ROCm (Radeon Open Compute)
This is AMD’s modern approach to high-performance computing on Linux.
- Advantage: Often very fast and stable with newer cards (RX 6000/7000/9000 series). Uses hardware very efficiently.
- Disadvantage: Officially only supported for certain distributions and cards, sometimes tricky to install.
RustiCl (OpenCL-Mesa)
A newer OpenCL driver written in the Rust language, which is part of the Mesa project.
- Advantage: Often works “out of the box” on many Linux systems and also supports older hardware or integrated graphics units (iGPUs) that are no longer supported by proprietary drivers.
- Performance: Now often on par with proprietary drivers, sometimes even faster for specific tasks.
Proprietary drivers (AMD Pro / Nvidia)
- Nvidia: There are hardly any alternatives here. The proprietary driver is extremely mature and performs well.
- AMD Pro: Generally solid, but under Linux it is increasingly being displaced by ROCm or Rusticl.
3. Why CPU-only is not an (good) option
Modern image processing algorithms (such as Diffuse & Sharpen or Denoise (profiled)) perform millions of calculations per pixel.
- A CPU has a few, very complex cores (e.g., 16 cores).

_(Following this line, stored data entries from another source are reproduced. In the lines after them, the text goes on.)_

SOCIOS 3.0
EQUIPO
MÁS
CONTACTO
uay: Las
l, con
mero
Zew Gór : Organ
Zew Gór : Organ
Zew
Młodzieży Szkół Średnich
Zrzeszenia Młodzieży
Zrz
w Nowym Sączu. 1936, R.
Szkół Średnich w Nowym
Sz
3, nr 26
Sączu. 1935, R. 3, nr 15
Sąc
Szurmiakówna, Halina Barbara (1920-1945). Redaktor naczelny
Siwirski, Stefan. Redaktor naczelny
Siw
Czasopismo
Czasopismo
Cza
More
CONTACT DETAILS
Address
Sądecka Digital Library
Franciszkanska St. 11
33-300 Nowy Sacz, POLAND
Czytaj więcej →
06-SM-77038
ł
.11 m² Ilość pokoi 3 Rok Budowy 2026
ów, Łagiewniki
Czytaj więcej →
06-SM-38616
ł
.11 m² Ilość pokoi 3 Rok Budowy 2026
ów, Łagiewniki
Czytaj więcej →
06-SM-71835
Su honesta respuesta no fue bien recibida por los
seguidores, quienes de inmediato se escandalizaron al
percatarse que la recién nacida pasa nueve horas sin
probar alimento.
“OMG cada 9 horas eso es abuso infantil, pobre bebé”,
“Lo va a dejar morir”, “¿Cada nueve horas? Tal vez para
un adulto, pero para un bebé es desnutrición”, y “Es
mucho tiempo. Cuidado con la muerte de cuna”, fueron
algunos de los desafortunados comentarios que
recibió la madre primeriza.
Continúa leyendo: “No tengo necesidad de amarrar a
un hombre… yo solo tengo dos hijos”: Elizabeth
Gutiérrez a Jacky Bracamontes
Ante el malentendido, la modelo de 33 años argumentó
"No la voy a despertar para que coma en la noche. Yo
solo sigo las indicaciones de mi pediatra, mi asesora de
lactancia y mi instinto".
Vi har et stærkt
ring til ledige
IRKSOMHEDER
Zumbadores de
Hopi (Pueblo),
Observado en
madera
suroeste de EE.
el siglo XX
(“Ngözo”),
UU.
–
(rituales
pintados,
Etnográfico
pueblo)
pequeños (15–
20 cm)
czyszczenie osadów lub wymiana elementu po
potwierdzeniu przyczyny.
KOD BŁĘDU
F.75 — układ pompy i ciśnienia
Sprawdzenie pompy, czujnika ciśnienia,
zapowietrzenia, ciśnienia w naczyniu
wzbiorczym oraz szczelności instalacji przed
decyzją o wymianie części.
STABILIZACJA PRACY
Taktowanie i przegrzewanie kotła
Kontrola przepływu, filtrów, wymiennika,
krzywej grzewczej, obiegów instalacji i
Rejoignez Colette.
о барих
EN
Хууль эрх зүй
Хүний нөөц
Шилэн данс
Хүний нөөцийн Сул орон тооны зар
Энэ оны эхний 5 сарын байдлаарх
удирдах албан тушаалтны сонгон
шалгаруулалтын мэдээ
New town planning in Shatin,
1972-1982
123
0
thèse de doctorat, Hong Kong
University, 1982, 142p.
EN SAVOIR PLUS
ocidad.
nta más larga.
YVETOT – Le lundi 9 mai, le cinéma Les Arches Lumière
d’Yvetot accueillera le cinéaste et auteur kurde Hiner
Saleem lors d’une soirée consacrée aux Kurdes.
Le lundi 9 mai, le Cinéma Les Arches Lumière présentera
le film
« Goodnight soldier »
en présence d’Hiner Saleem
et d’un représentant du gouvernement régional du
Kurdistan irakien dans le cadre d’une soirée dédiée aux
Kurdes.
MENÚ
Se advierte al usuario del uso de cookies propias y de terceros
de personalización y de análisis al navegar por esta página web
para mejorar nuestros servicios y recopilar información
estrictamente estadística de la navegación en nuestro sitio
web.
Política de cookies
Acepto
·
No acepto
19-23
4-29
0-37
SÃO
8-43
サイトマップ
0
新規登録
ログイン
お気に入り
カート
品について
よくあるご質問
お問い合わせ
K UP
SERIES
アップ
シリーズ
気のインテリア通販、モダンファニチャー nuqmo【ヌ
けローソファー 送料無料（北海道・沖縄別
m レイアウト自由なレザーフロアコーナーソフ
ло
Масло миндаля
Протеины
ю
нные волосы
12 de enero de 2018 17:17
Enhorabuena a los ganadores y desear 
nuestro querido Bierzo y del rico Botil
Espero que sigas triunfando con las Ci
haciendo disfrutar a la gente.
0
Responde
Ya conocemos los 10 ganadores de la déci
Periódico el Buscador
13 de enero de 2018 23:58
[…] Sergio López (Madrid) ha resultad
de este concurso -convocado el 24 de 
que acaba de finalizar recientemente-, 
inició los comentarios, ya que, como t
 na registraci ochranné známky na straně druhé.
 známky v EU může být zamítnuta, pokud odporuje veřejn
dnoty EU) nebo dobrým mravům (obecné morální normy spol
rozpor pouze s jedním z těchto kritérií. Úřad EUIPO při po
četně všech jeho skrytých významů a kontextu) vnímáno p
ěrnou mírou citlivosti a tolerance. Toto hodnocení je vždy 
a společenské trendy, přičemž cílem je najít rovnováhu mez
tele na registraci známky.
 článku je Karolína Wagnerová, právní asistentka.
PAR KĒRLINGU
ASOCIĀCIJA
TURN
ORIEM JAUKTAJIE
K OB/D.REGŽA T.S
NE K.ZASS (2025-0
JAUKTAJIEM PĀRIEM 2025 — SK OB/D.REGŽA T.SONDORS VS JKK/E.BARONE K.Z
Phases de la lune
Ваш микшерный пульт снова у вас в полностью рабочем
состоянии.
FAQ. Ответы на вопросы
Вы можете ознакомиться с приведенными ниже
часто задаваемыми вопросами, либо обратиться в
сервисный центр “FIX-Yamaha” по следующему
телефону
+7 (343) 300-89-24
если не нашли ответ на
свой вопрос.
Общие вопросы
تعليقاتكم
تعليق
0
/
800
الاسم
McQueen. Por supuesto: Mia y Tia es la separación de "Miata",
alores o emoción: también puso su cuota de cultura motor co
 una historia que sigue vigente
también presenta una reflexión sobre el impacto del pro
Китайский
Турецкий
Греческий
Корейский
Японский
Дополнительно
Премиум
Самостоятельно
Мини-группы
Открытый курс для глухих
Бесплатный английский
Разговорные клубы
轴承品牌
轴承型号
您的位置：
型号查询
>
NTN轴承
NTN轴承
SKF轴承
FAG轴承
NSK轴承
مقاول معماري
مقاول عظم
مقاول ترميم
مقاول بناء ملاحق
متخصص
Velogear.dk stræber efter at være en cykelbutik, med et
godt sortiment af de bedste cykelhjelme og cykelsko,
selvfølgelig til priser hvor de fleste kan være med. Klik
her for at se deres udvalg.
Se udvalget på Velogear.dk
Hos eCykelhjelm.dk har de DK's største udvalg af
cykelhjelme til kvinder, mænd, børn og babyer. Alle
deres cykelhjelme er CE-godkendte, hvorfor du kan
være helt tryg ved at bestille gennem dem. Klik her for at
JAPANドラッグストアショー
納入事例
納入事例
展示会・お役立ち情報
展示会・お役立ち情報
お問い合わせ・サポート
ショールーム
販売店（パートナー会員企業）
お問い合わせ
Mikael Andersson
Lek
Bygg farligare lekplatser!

- A GPU has thousands of simple cores (e.g., 4,000 shader units).
For image processing, where each pixel can be processed in parallel, the GPU much faster than the CPU. Performance analysis shows this clearly: an export that takes 2 seconds on the GPU can take 40 seconds on the CPU.

4. Conclusion
How does the analysis help me?
The analysis serves as a diagnostic tool: if DT stalls or export takes too long, you can immediately see which component (CPU, GPU, or RAM) is the bottleneck. This allows you to target the hardware limitation. The same applies to the graphics driver.
options for action
When working in darktable:
- Temporarily disable modules: Only activate computationally intensive modules that are not crucial for the current look (e.g., Diffuse or Sharpen, Denoise (profiled)) at the very end of the editing process. This keeps the preview fluid.
Important: The order of the modules in darktable’s pixelpipe is fixed. Even if you activate a module “later” during your editing workflow, it will be calculated at the technically correct point in the pixelpipe—so it’s worth leaving the “heavy hitters” deactivated until the end. - Optimize OpenCL drivers (Linux/AMD): Test whether your AMD card performs better with the ROCm driver or the newer Rusticl stack. A simple A/B test (stop export time) will quickly clarify this.
- iGPU memory management: If you don’t have a dedicated graphics card, allocate more system RAM to the iGPU in the BIOS. While 4 GB is sufficient for simple editing, 8 GB or 16 GB is significantly more stable for high-resolution sensors and complex modules.
When exporting:
- Targeted scaling: If the photo is only intended for social media or the web, scale down the resolution when exporting. This saves processing time and storage space.
- OpenCL prioritization: In the darktable settings, ensure that the GPU is preferred during export (profile “Very fast GPU” or “Multiple GPUs”) to reduce the load on the CPU.